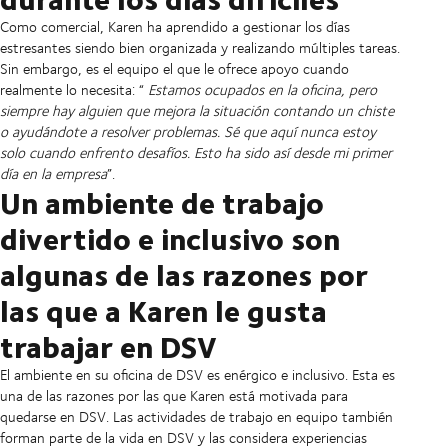
Como comercial, Karen ha aprendido a gestionar los días
estresantes siendo bien organizada y realizando múltiples tareas.
Sin embargo, es el equipo el que le ofrece apoyo cuando
realmente lo necesita: “
Estamos ocupados en la oficina, pero
siempre hay alguien que mejora la situación contando un chiste
o ayudándote a resolver problemas. Sé que aquí nunca estoy
solo cuando enfrento desafíos. Esto ha sido así desde mi primer
día en la empresa
”.
Un ambiente de trabajo
divertido e inclusivo son
algunas de las razones por
las que a Karen le gusta
trabajar en DSV
El ambiente en su oficina de DSV es enérgico e inclusivo. Esta es
una de las razones por las que Karen está motivada para
quedarse en DSV. Las actividades de trabajo en equipo también
forman parte de la vida en DSV y las considera experiencias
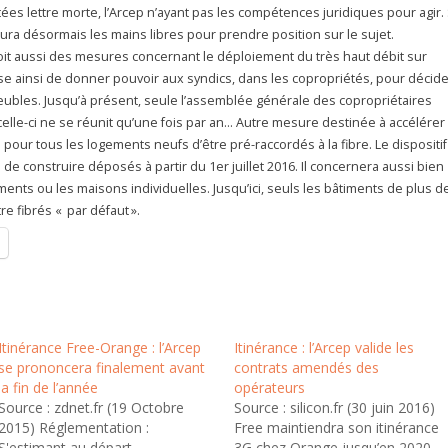
ées lettre morte, l’Arcep n’ayant pas les compétences juridiques pour agir. 
e aura désormais les mains libres pour prendre position sur le sujet.
oit aussi des mesures concernant le déploiement du très haut débit sur
ose ainsi de donner pouvoir aux syndics, dans les copropriétés, pour décide
mmeubles. Jusqu’à présent, seule l’assemblée générale des copropriétaires
celle-ci ne se réunit qu’une fois par an… Autre mesure destinée à accélérer
on pour tous les logements neufs d’être pré-raccordés à la fibre. Le dispositif
 de construire déposés à partir du 1er juillet 2016. Il concernera aussi bien
ments ou les maisons individuelles. Jusqu’ici, seuls les bâtiments de plus d
e fibrés « par défaut ».
Itinérance Free-Orange : l’Arcep
Itinérance : l’Arcep valide les
se prononcera finalement avant
contrats amendés des
la fin de l’année
opérateurs
Source : zdnet.fr (19 Octobre
Source : silicon.fr (30 juin 2016)
2015) Réglementation :
Free maintiendra son itinérance
S'estimant au départ
3G chez Orange jusqu’en 2020.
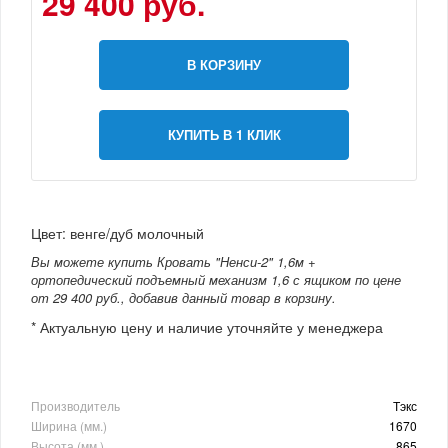
29 400 руб.
В КОРЗИНУ
КУПИТЬ В 1 КЛИК
Цвет: венге/дуб молочный
Вы можете купить Кровать "Ненси-2" 1,6м +
ортопедический подъемный механизм 1,6 с ящиком по цене
от 29 400 руб., добавив данный товар в корзину.
* Актуальную цену и наличие уточняйте у менеджера
Производитель
Тэкс
Ширина (мм.)
1670
Высота (мм.)
865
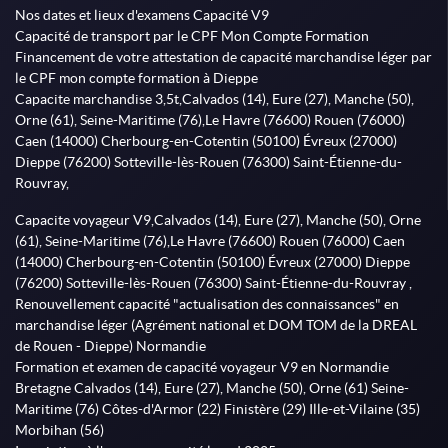
Nos dates et lieux d'examens Capacité V9
Capacité de transport par le CPF Mon Compte Formation
Financement de votre attestation de capacité marchandise léger par
le CPF mon compte formation à Dieppe
Capacite marchandise 3,5t,Calvados (14), Eure (27), Manche (50),
Orne (61), Seine-Maritime (76),Le Havre (76600) Rouen (76000)
Caen (14000) Cherbourg-en-Cotentin (50100) Évreux (27000)
Dieppe (76200) Sotteville-lès-Rouen (76300) Saint-Étienne-du-
Rouvray,
Capacite voyageur V9,Calvados (14), Eure (27), Manche (50), Orne
(61), Seine-Maritime (76),Le Havre (76600) Rouen (76000) Caen
(14000) Cherbourg-en-Cotentin (50100) Évreux (27000) Dieppe
(76200) Sotteville-lès-Rouen (76300) Saint-Étienne-du-Rouvray ,
Renouvellement capacité "actualisation des connaissances" en
marchandise léger (Agrément national et DOM TOM de la DREAL
de Rouen - Dieppe) Normandie
Formation et examen de capacité voyageur V9 en Normandie
Bretagne Calvados (14), Eure (27), Manche (50), Orne (61) Seine-
Maritime (76) Côtes-d'Armor (22) Finistère (29) Ille-et-Vilaine (35)
Morbihan (56)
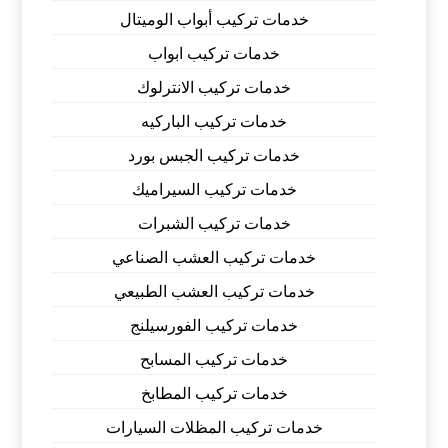
خدمات تركيب أبواب الوميتال
خدمات تركيب ابواب
خدمات تركيب الانترلوك
خدمات تركيب الباركيه
خدمات تركيب الجبس بورد
خدمات تركيب السيراميك
خدمات تركيب الشبرات
خدمات تركيب العشب الصناعي
خدمات تركيب العشب الطبيعي
خدمات تركيب الفورسيلنج
خدمات تركيب المسابح
خدمات تركيب المطابخ
خدمات تركيب المظلات السيارات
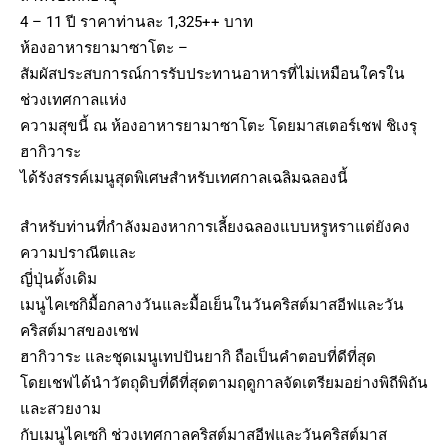
4 – 11 ปี ราคาท่านละ 1,325++ บาท
ห้องอาหารยามาซาโตะ –
สัมผัสประสบการณ์การรับประทานอาหารที่ไม่เหมือนใครใน
ช่วงเทศกาลแห่ง
ความสุขนี้ ณ ห้องอาหารยามาซาโตะ โดยมาสเตอร์เชฟ ชิเงรุ
ฮากิวาระ
ได้รังสรรค์เมนูสุดพิเศษสำหรับเทศกาลเฉลิมฉลองนี้
สำหรับท่านที่กำลังมองหาการเลี้ยงฉลองแบบหรูหราแต่ยังคง
ความปราณีตและ
ญี่ปุ่นดั้งเดิม
เมนูไคเซกิมื้อกลางวันและมื้อเย็นในวันคริสต์มาสอีฟและวัน
คริสต์มาสของเชฟ
ฮากิวาระ และชุดเมนูเทปปันยากิ ถือเป็นคำตอบที่ดีที่สุด
โดยเชฟได้นำวัตถุดิบที่ดีที่สุดตามฤดูกาลจัดเตรียมอย่างพิถีพิถัน
และสวยงาม
กับเมนูไคเซกิ ช่วงเทศกาลคริสต์มาสอีฟและวันคริสต์มาส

┄┄┄┄┄┄

_EXERCISE PROMPT_: Repeat only the stretch of lines starting at the one containing "ญี่ปุ่นดั้งเดิม" and running to the final line of the entries above.

_SOLUTION_:
ญี่ปุ่นดั้งเดิม
เมนูไคเซกิมื้อกลางวันและมื้อเย็นในวันคริสต์มาสอีฟและวัน
คริสต์มาสของเชฟ
ฮากิวาระ และชุดเมนูเทปปันยากิ ถือเป็นคำตอบที่ดีที่สุด
โดยเชฟได้นำวัตถุดิบที่ดีที่สุดตามฤดูกาลจัดเตรียมอย่างพิถีพิถัน
และสวยงาม
กับเมนูไคเซกิ ช่วงเทศกาลคริสต์มาสอีฟและวันคริสต์มาส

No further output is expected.